## Task objective:
Your job is to return every line in the data holding the string "nuestros".

Extracted page text data:
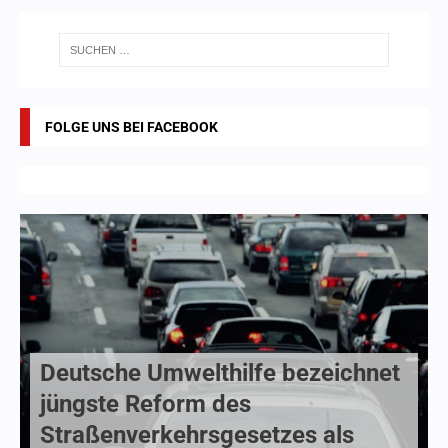
FOLGE UNS BEI FACEBOOK
Deutsche Umwelthilfe bezeichnet
jüngste Reform des
Straßenverkehrsgesetzes als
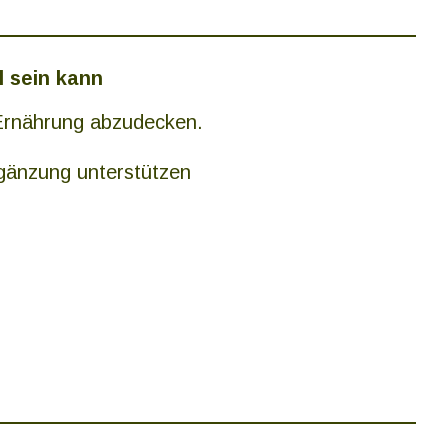
l sein kann
e Ernährung abzudecken.
gänzung unterstützen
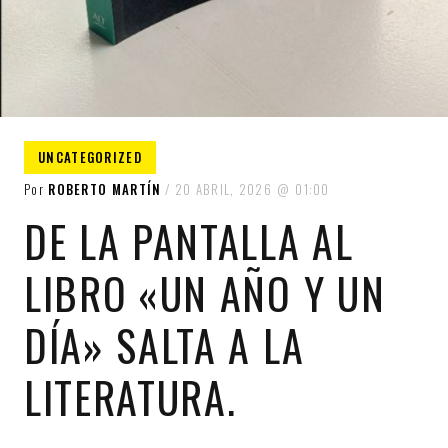
UNCATEGORIZED
Por
ROBERTO MARTÍN
20 ABRIL, 2026
01:00
DE LA PANTALLA AL
LIBRO «UN AÑO Y UN
DÍA» SALTA A LA
LITERATURA.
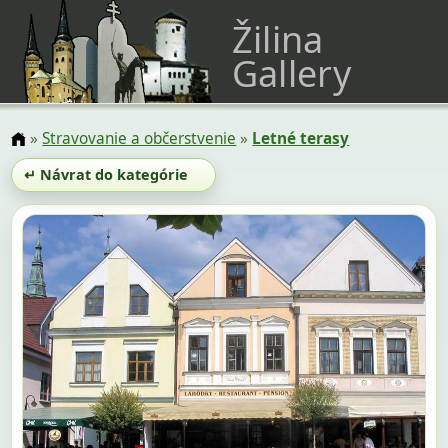
Žilina
Gallery
»
Stravovanie a občerstvenie
»
Letné terasy
↵ Návrat do kategórie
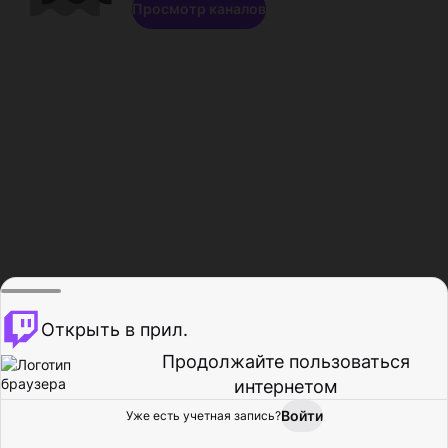
Просмотр каналов
Открыть в прил.
Продолжайте пользоваться
интернетом
Войти
Уже есть учетная запись?
Главная
Просмотр
Действия
Профиль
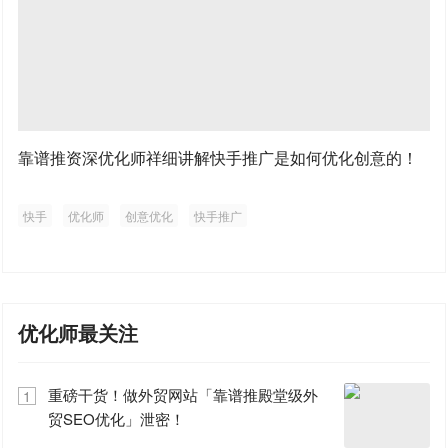
靠谱推资深优化师祥细讲解快手推广是如何优化创意的！
快手
优化师
创意优化
快手推广
优化师最关注
重磅干货！做外贸网站「靠谱推殿堂级外
1
贸SEO优化」泄密！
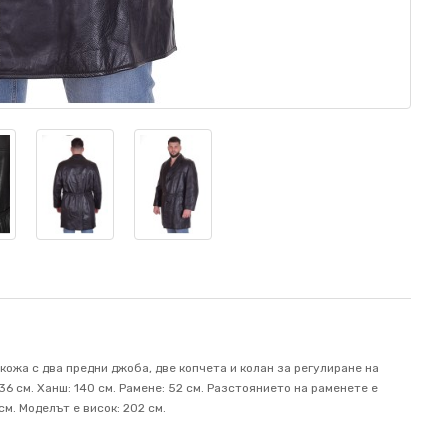
ожа с два предни джоба, две копчета и колан за регулиране на
136 см. Ханш: 140 см. Рамене: 52 см. Разстоянието на раменете е
см. Mоделът е висок: 202 см.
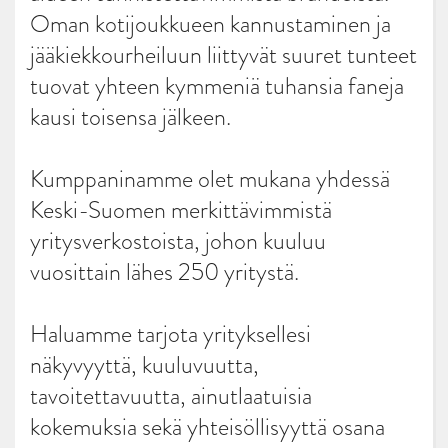
Oman kotijoukkueen kannustaminen ja
jääkiekkourheiluun liittyvät suuret tunteet
tuovat yhteen kymmeniä tuhansia faneja
kausi toisensa jälkeen.
Kumppaninamme olet mukana yhdessä
Keski-Suomen merkittävimmistä
yritysverkostoista, johon kuuluu
vuosittain lähes 250 yritystä.
Haluamme tarjota yrityksellesi
näkyvyyttä, kuuluvuutta,
tavoitettavuutta, ainutlaatuisia
kokemuksia sekä yhteisöllisyyttä osana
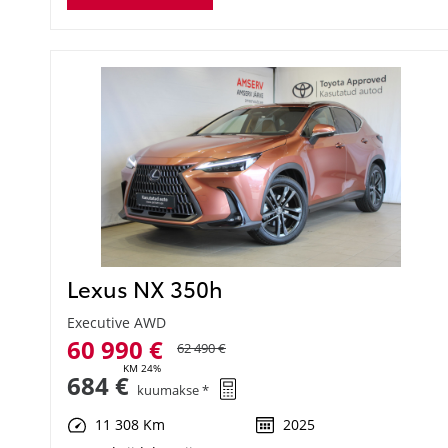
Lexus NX 350h
Executive AWD
60 990 €
62 490 €
KM 24%
684 €
kuumakse *
11 308 Km
2025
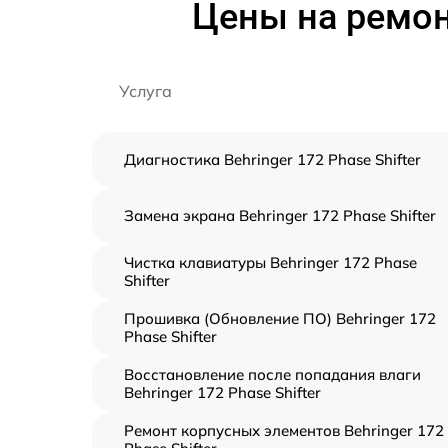
Цены на ремонт
Услуга
Диагностика Behringer 172 Phase Shifter
Замена экрана Behringer 172 Phase Shifter
Чистка клавиатуры Behringer 172 Phase
Shifter
Прошивка (Обновление ПО) Behringer 172
Phase Shifter
Восстановление после попадания влаги
Behringer 172 Phase Shifter
Ремонт корпусных элементов Behringer 172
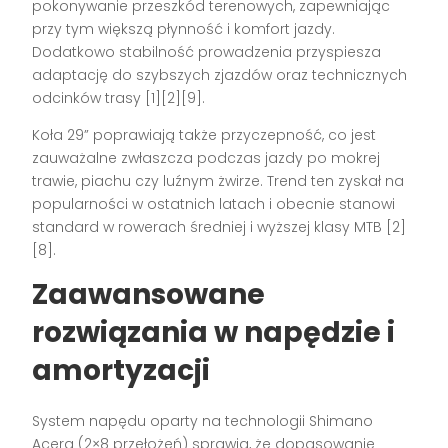
pokonywanie przeszkód terenowych, zapewniając
przy tym większą płynność i komfort jazdy.
Dodatkowo stabilność prowadzenia przyspiesza
adaptację do szybszych zjazdów oraz technicznych
odcinków trasy
[1][2][9]
.
Koła 29” poprawiają także przyczepność, co jest
zauważalne zwłaszcza podczas jazdy po mokrej
trawie, piachu czy luźnym żwirze. Trend ten zyskał na
popularności w ostatnich latach i obecnie stanowi
standard w rowerach średniej i wyższej klasy MTB
[2]
[8]
.
Zaawansowane
rozwiązania w napędzie i
amortyzacji
System napędu oparty na technologii Shimano
Acera (2×8 przełożeń) sprawia, że dopasowanie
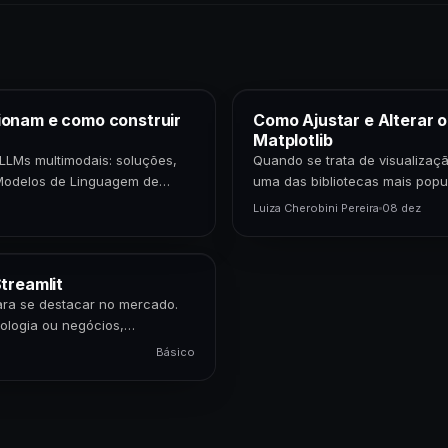
ionam e como construir
Como Ajustar e Alterar 
Matplotlib
LLMs multimodais: soluções,
Quando se trata de visualizaçã
Modelos de Linguagem de
uma das bibliotecas mais popu
epresentam uma…
cientistas de dados,…
Luiza Cherobini Pereira
08 dez
treamlit
para se destacar no mercado.
ologia ou negócios,
Básico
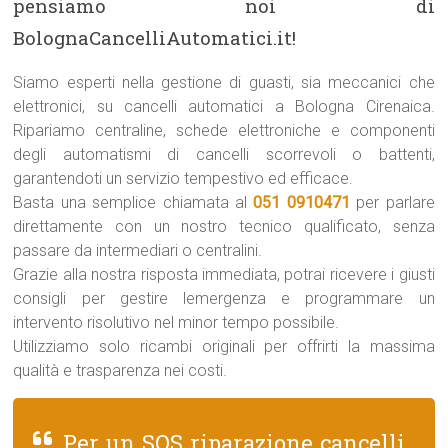
pensiamo noi di
BolognaCancelliAutomatici.it!
Siamo esperti nella gestione di guasti, sia meccanici che
elettronici, su cancelli automatici a Bologna Cirenaica.
Ripariamo centraline, schede elettroniche e componenti
degli automatismi di cancelli scorrevoli o battenti,
garantendoti un servizio tempestivo ed efficace.
Basta una semplice chiamata al
051 0910471
per parlare
direttamente con un nostro tecnico qualificato, senza
passare da intermediari o centralini.
Grazie alla nostra risposta immediata, potrai ricevere i giusti
consigli per gestire lemergenza e programmare un
intervento risolutivo nel minor tempo possibile.
Utilizziamo solo ricambi originali per offrirti la massima
qualità e trasparenza nei costi.
Per un SOS riparazione cancelli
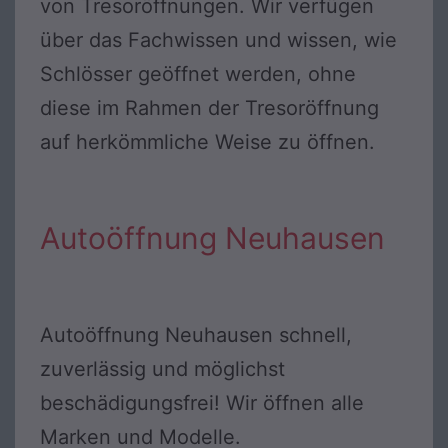
von Tresoröffnungen. Wir verfügen
über das Fachwissen und wissen, wie
Schlösser geöffnet werden, ohne
diese im Rahmen der Tresoröffnung
auf herkömmliche Weise zu öffnen.
Autoöffnung Neuhausen
Autoöffnung Neuhausen schnell,
zuverlässig und möglichst
beschädigungsfrei! Wir öffnen alle
Marken und Modelle.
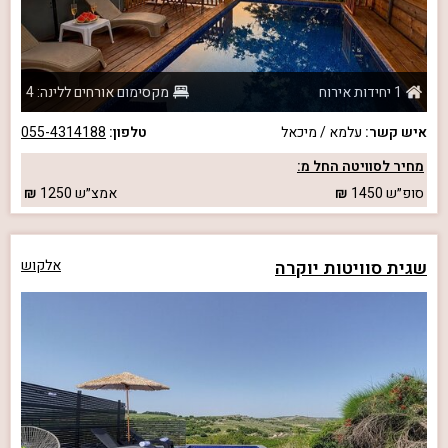
1 יחידות אירוח
מקסימום אורחים ללינה: 4
איש קשר:
עלמא / מיכאל
טלפון:
055-4314188
מחיר לסוויטה החל מ:
סופ״ש
1450
אמצ״ש
1250
שגית סוויטות יוקרה
אלקוש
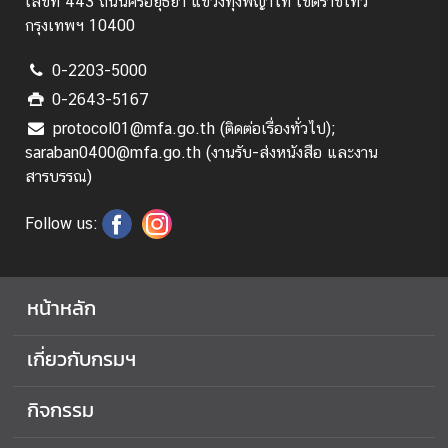
เลขที่ 443 ถนนศรีอยุธยา แขวงทุ่งพญาไท เขตราชเทวี
อ
กรุงเทพฯ 10400
เ
ร
0-2203-5000
า
0-2643-5167
ก
protocol01@mfa.go.th (ติดต่อเรื่องทั่วไป);
า
saraban0400@mfa.go.th (งานรับ-ส่งหนังสือ และงาน
ร
สารบรรณ)
ส่
ง
Follow us:
เ
ส
ริ
หน้าหลัก
ม
คุ
เกี่ยวกับกรมฯ
ณ
ธ
กิจกรรม
ร
ร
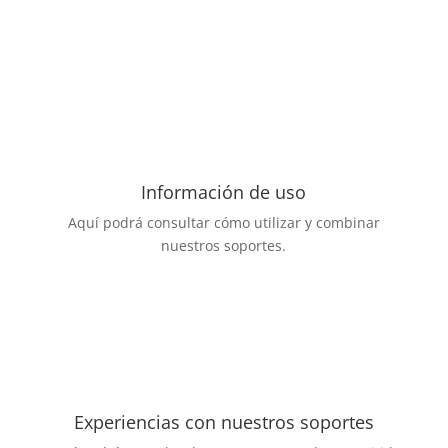
Información de uso
Aquí podrá consultar cómo utilizar y combinar
nuestros soportes.
Experiencias con nuestros soportes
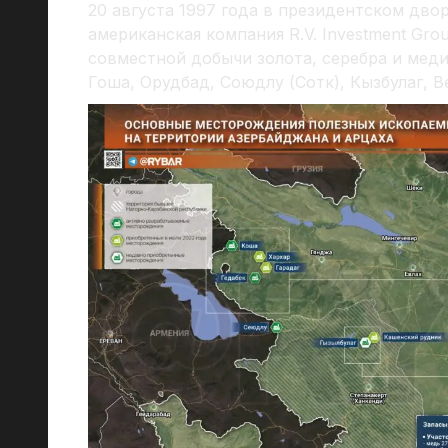
20 августа 1997 года в президентском дво
американская компания R.V. Investment Gro
совместной добычи золота, серебра и мед
Гоша, Орудбад, Союдлу (Сотк), Кызбулаг, В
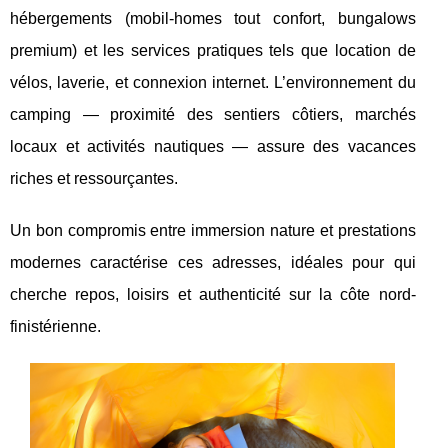
hébergements (mobil-homes tout confort, bungalows
premium) et les services pratiques tels que location de
vélos, laverie, et connexion internet. L’environnement du
camping — proximité des sentiers côtiers, marchés
locaux et activités nautiques — assure des vacances
riches et ressourçantes.
Un bon compromis entre immersion nature et prestations
modernes caractérise ces adresses, idéales pour qui
cherche repos, loisirs et authenticité sur la côte nord-
finistérienne.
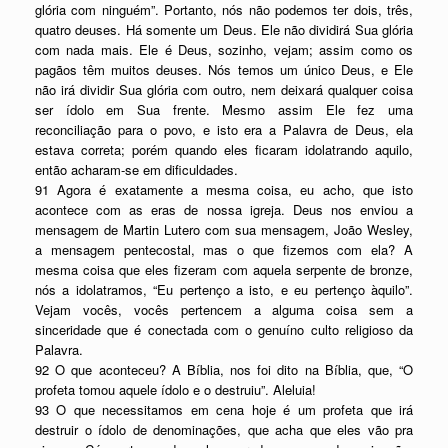
glória com ninguém”. Portanto, nós não podemos ter dois, três,
quatro deuses. Há somente um Deus. Ele não dividirá Sua glória
com nada mais. Ele é Deus, sozinho, vejam; assim como os
pagãos têm muitos deuses. Nós temos um único Deus, e Ele
não irá dividir Sua glória com outro, nem deixará qualquer coisa
ser ídolo em Sua frente. Mesmo assim Ele fez uma
reconciliação para o povo, e isto era a Palavra de Deus, ela
estava correta; porém quando eles ficaram idolatrando aquilo,
então acharam-se em dificuldades.
91 Agora é exatamente a mesma coisa, eu acho, que isto
acontece com as eras de nossa igreja. Deus nos enviou a
mensagem de Martin Lutero com sua mensagem, João Wesley,
a mensagem pentecostal, mas o que fizemos com ela? A
mesma coisa que eles fizeram com aquela serpente de bronze,
nós a idolatramos, “Eu pertenço a isto, e eu pertenço àquilo”.
Vejam vocês, vocês pertencem a alguma coisa sem a
sinceridade que é conectada com o genuíno culto religioso da
Palavra.
92 O que aconteceu? A Bíblia, nos foi dito na Bíblia, que, “O
profeta tomou aquele ídolo e o destruiu”. Aleluia!
93 O que necessitamos em cena hoje é um profeta que irá
destruir o ídolo de denominações, que acha que eles vão pra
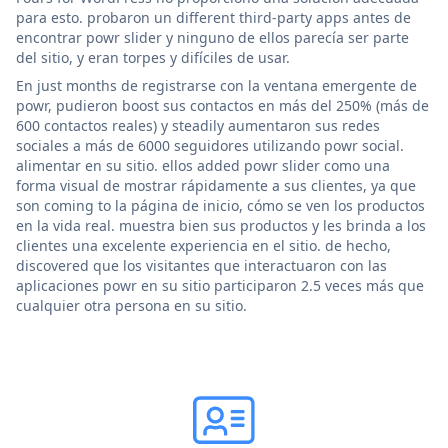
para esto. probaron un different third-party apps antes de
encontrar powr slider y ninguno de ellos parecía ser parte
del sitio, y eran torpes y difíciles de usar.
En just months de registrarse con la ventana emergente de
powr, pudieron boost sus contactos en más del 250% (más de
600 contactos reales) y steadily aumentaron sus redes
sociales a más de 6000 seguidores utilizando powr social.
alimentar en su sitio. ellos added powr slider como una
forma visual de mostrar rápidamente a sus clientes, ya que
son coming to la página de inicio, cómo se ven los productos
en la vida real. muestra bien sus productos y les brinda a los
clientes una excelente experiencia en el sitio. de hecho,
discovered que los visitantes que interactuaron con las
aplicaciones powr en su sitio participaron 2.5 veces más que
cualquier otra persona en su sitio.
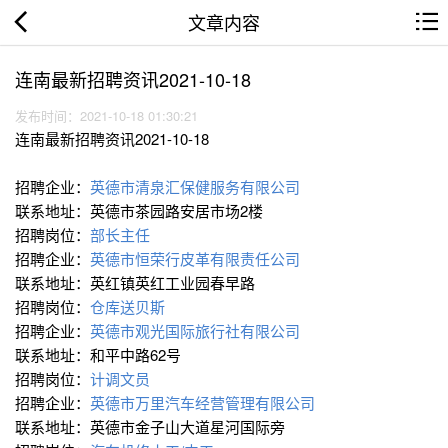
文章内容
连南最新招聘资讯2021-10-18
发布时间：2021-10-18 01:30:21
连南最新招聘资讯2021-10-18
招聘企业：
英德市清泉汇保健服务有限公司
联系地址：英德市茶园路安居市场2楼
招聘岗位：
部长主任
招聘企业：
英德市恒荣行皮革有限责任公司
联系地址：英红镇英红工业园春早路
招聘岗位：
仓库送贝斯
招聘企业：
英德市观光国际旅行社有限公司
联系地址：和平中路62号
招聘岗位：
计调文员
招聘企业：
英德市万里汽车经营管理有限公司
联系地址：英德市金子山大道星河国际旁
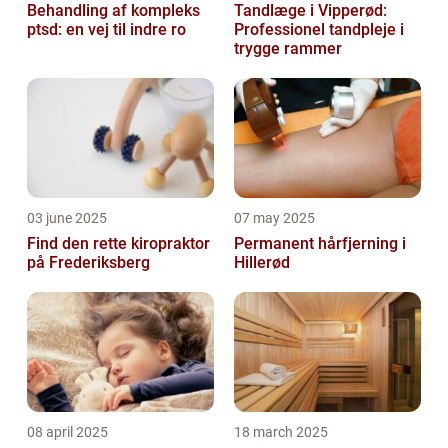
Behandling af kompleks
Tandlæge i Vipperød:
ptsd: en vej til indre ro
Professionel tandpleje i
trygge rammer
03 june 2025
07 may 2025
Find den rette kiropraktor
Permanent hårfjerning i
på Frederiksberg
Hillerød
08 april 2025
18 march 2025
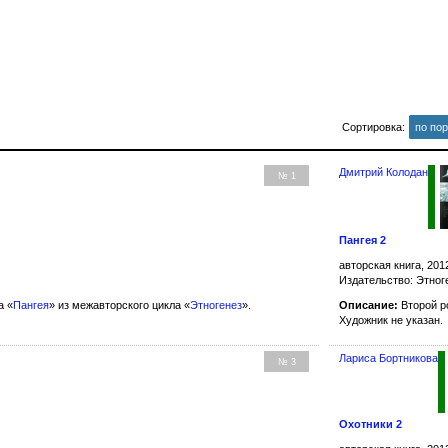
Сортировка:
по по
Дмитрий Колодан
№ 1
Пангея 2
авторская книга, 201
Издательство: Этног
Описание:
Второй р
а «
Пангея
» из межавторского цикла «
Этногенез
».
Художник не указан.
Лариса Бортникова
№ 3
Охотники 2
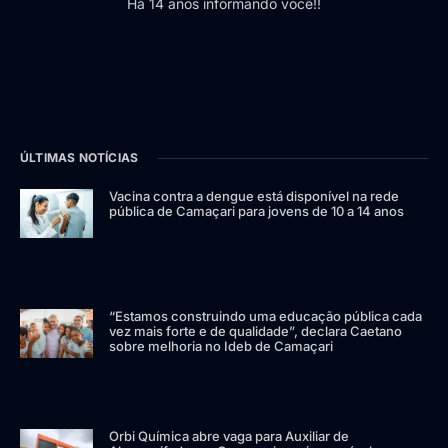
Há 14 anos informando você!!
ÚLTIMAS NOTÍCIAS
Vacina contra a dengue está disponível na rede
pública de Camaçari para jovens de 10 a 14 anos
“Estamos construindo uma educação pública cada
vez mais forte e de qualidade”, declara Caetano
sobre melhoria no Ideb de Camaçari
Orbi Química abre vaga para Auxiliar de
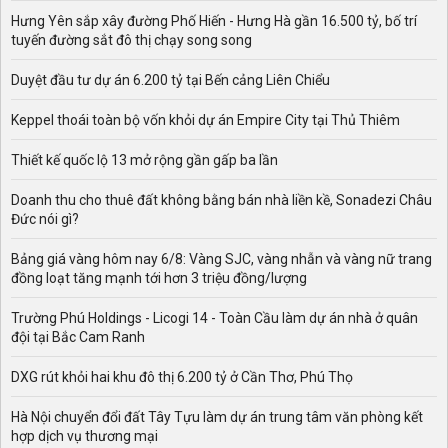
Hưng Yên sắp xây đường Phố Hiến - Hưng Hà gần 16.500 tỷ, bố trí
tuyến đường sắt đô thị chạy song song
Duyệt đầu tư dự án 6.200 tỷ tại Bến cảng Liên Chiểu
Keppel thoái toàn bộ vốn khỏi dự án Empire City tại Thủ Thiêm
Thiết kế quốc lộ 13 mở rộng gần gấp ba lần
Doanh thu cho thuê đất không bằng bán nhà liền kề, Sonadezi Châu
Đức nói gì?
Bảng giá vàng hôm nay 6/8: Vàng SJC, vàng nhẫn và vàng nữ trang
đồng loạt tăng mạnh tới hơn 3 triệu đồng/lượng
Trường Phú Holdings - Licogi 14 - Toàn Cầu làm dự án nhà ở quân
đội tại Bắc Cam Ranh
DXG rút khỏi hai khu đô thị 6.200 tỷ ở Cần Thơ, Phú Thọ
Hà Nội chuyển đổi đất Tây Tựu làm dự án trung tâm văn phòng kết
hợp dịch vụ thương mại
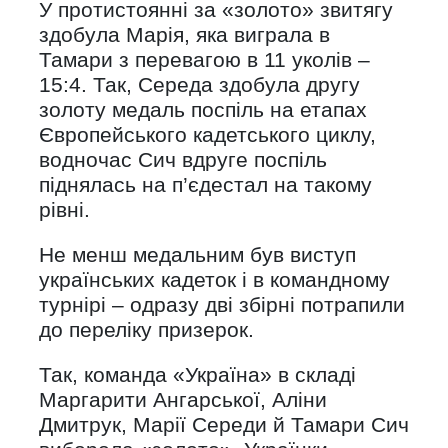
У протистоянні за «золото» звитягу
здобула Марія, яка виграла в
Тамари з перевагою в 11 уколів –
15:4. Так, Середа здобула другу
золоту медаль поспіль на етапах
Європейського кадетського циклу,
водночас Сич вдруге поспіль
піднялась на п’єдестал на такому
рівні.
Не менш медальним був виступ
українських кадеток і в командному
турнірі – одразу дві збірні потрапили
до переліку призерок.
Так, команда «Україна» в складі
Маргарити Ангарської, Аліни
Дмитрук, Марії Середи й Тамари Сич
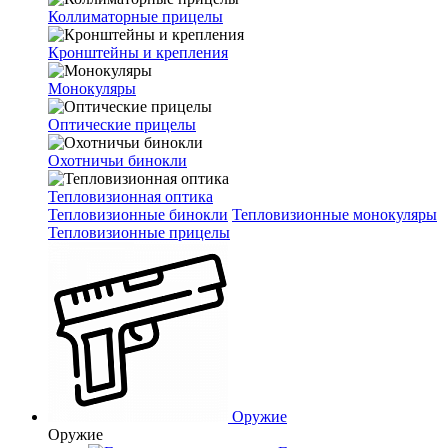
Коллиматорные прицелы
Кронштейны и крепления
Монокуляры
Оптические прицелы
Охотничьи бинокли
Тепловизионная оптика
Тепловизионные бинокли
Тепловизионные монокуляры
Тепловизионные прицелы
Оружие
Оружие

## Response area:
nuestros soportes.
Experiencias con nuestros soportes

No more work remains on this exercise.